Autorka dwóch książek Szopka i On, która nie mówi o sobie „pisarka”. Matka, żona, teatrolożka z doktoratem na temat recepcji sztuk Federica Garcii Lorki, nauczycielka polskiego. Uważa, że wiele umie, i jeszcze nie wie, co będzie w życiu robiła. W książkach pisze o ciemnej stronie życia, bo ta jest jej zdaniem pisarsko i czytelniczo ciekawsza. Osobiście jest szczęśliwa. – Szczęście jest bardzo blisko człowieka – przekonuje Zośka Papużanka

Zośka Papużanka: Warto siebie lubić, bo szczęście jest bardzo blisko człowieka / fot. Adam Golec

Zośka Papużanka: Warto siebie lubić, bo szczęście jest bardzo blisko człowieka / fot. Adam Golec

Paulina Bandura: W notce do Onego mówisz jednocześnie, że lubisz ludzi i że nie lubisz ludzi. To zapytam tak: bardziej lubisz ludzi czy książki?
Ludzi. Książka nie jest człowiekiem. A człowiek jest jak książka, ma na twarzy wypisane, co jest w środku.
Dlatego lubisz ludzi obserwować?

Zośka Papużanka: Tak, lubię obserwować ludzi, chociaż wolę ich podsłuchiwać. Słucham ich, czy tego chcę czy nie chcę. Słyszę wszystkimi kanałami. Nie jestem w stanie czytać książki albo rozmawiać w pomieszczeniu, gdzie jest głośna muzyka – to mnie rozprasza. Słucham wszędzie, cały czas.

I co słyszysz?

Zośka Papużanka: Dużo słyszę, kiedy jadę tramwajem. Jeśli ktoś głośno rozmawia przez telefon, to odkładam książkę i słucham. Ktoś do kogoś dzwoni i pyta: wstałaś już? Nie wstałaś jeszcze? A co robisz? – a jest czternasta. Albo kobieta tłumaczy komuś przez telefon, że ma ugotować makaron: Tam jest, gdzie zawsze. Nie wiesz, gdzie zawsze chowam?! Przecież wiesz!

To jest rodzaj zabawy?

Zośka Papużanka: Tak, bo wychodzę z założenia, że ludzie są śmieszni, także ja i moja rodzina. Stąd wynikają niezaplanowane zabawne sytuacje. One są powodem do budowania opowieści.

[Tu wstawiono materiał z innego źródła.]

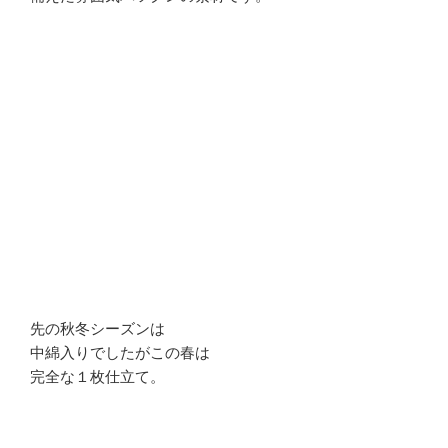
先の秋冬シーズンは
中綿入りでしたがこの春は
完全な１枚仕立て。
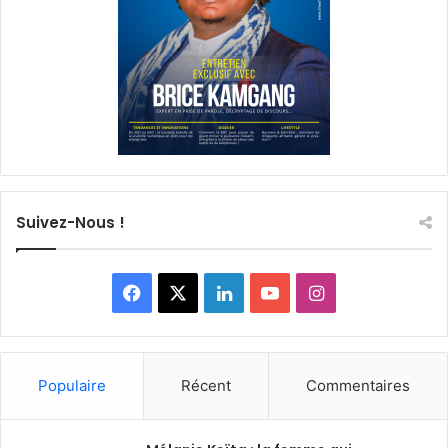
Suivez-Nous !
Facebook
X
Linkedin
YouTube
Instagram
Populaire
Récent
Commentaires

Ludzie są śmieszni – ale normalni czy nienormalni?

Zośka Papużanka: A ty jesteś normalna?

A co to znaczy?

Zośka Papużanka: No właśnie! Nie robisz żadnych śmiesznych rzeczy? Robisz! Dla ciebie są zwyczajne, ale spróbuj komuś o nich opowiedzieć. Nie myślisz magicznie? Nie liczysz płytek chodnikowych? Nie masz dziwnych zwyczajów, rzeczy, które robisz, tylko gdy jesteś sama? To nie jest nienormalne, w znaczeniu „szkodliwe”, ale normalne też przecież nie jest.

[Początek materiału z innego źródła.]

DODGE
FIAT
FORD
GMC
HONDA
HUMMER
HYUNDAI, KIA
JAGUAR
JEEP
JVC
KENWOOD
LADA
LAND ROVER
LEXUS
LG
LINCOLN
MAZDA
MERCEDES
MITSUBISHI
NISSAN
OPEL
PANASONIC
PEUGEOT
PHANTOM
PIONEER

Wolisz ludzi normalnych czy nienormalnych?

Moje życie jest zupełnie inne niż to, o czym piszę. Nie mam żadnych traum do wyleczenia, żadnych tragicznych doświadczeń do przepracowania / fot. A. Golec

Moje życie jest zupełnie inne niż to, o czym piszę. Nie mam żadnych traum do wyleczenia, żadnych tragicznych doświadczeń do przepracowania / fot. A. Golec

Zośka Papużanka: Lubię np. ludzi, którzy idą ulicą i mówią sami do siebie. Potrafię łazić za takimi osobami i ich słuchać. Jest bardzo wiele rzeczy, o których musimy powiedzieć sami sobie, a nie każdy to robi. Ludzie w knajpach udają, że piszą coś ważnego na telefonie, bo siedzenie przy stoliku i picie kawy po to, żeby się napić kawy, nie jest normalne.

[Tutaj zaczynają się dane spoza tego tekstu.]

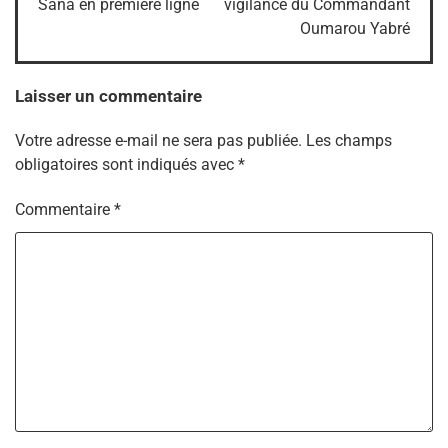
Sana en première ligne
vigilance du Commandant
Oumarou Yabré
Laisser un commentaire
Votre adresse e-mail ne sera pas publiée.
Les champs
obligatoires sont indiqués avec
*
Commentaire
*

I z podsłuchanych historii biorą się książki.

Zośka Papużanka: Tak, z codzienności. Nie mam ambicji, żeby pisać po coś, żeby zmieniać świat. Moje myślenie o literaturze jest zupełnie czymś innym. Dla mnie czytanie i pisanie to czynności estetyczne.

Sztuka dla sztuki?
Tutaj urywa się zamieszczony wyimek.